LKML Archive on lore.kernel.org
 help / color / Atom feed
From: Song Liu <songliubraving@fb.com>
To: <linux-kernel@vger.kernel.org>, <linux-mm@kvack.org>
Cc: <kernel-team@fb.com>, Song Liu <songliubraving@fb.com>,
	<stable@vger.kernel.org>, Thomas Gleixner <tglx@linutronix.de>,
	Dave Hansen <dave.hansen@intel.com>,
	Peter Zijlstra <peterz@infradead.org>
Subject: [PATCH] x86/mm: Do not split_large_page() for set_kernel_text_rw()
Date: Thu, 22 Aug 2019 22:23:35 -0700
Message-ID: <20190823052335.572133-1-songliubraving@fb.com> (raw)
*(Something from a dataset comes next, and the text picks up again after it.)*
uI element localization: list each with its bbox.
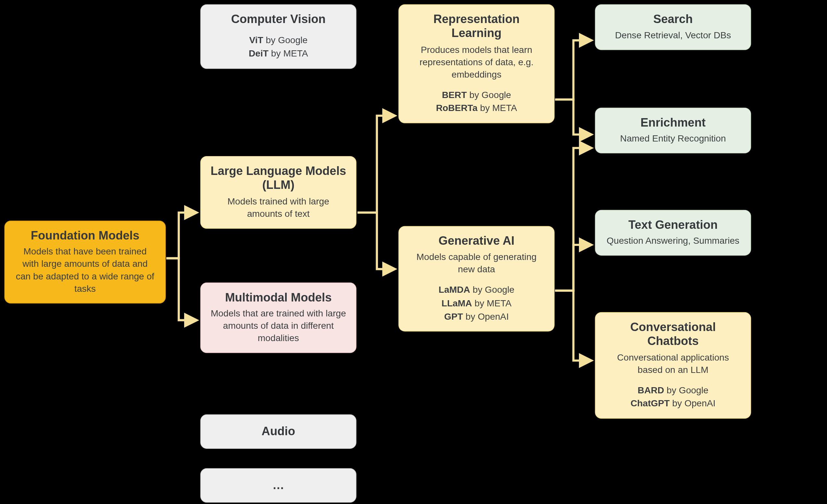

As 4k pages check was removed from cpa [1], set_kernel_text_rw() leads to
split_large_page() for all kernel text pages. This means a single kprobe
will put all kernel text in 4k pages:

  root@ ~# grep ffff81000000- /sys/kernel/debug/page_tables/kernel
  0xffffffff81000000-0xffffffff82400000     20M  ro    PSE      x  pmd

  root@ ~# echo ONE_KPROBE >> /sys/kernel/debug/tracing/kprobe_events
  root@ ~# echo 1 > /sys/kernel/debug/tracing/events/kprobes/enable

  root@ ~# grep ffff81000000- /sys/kernel/debug/page_tables/kernel
  0xffffffff81000000-0xffffffff82400000     20M  ro             x  pte

To fix this issue, introduce CPA_FLIP_TEXT_RW to bypass "Text RO" check
in static_protections().

Two helper functions set_text_rw() and set_text_ro() are added to flip
_PAGE_RW bit for kernel text.

[1] commit 585948f4f695 ("x86/mm/cpa: Avoid the 4k pages check completely")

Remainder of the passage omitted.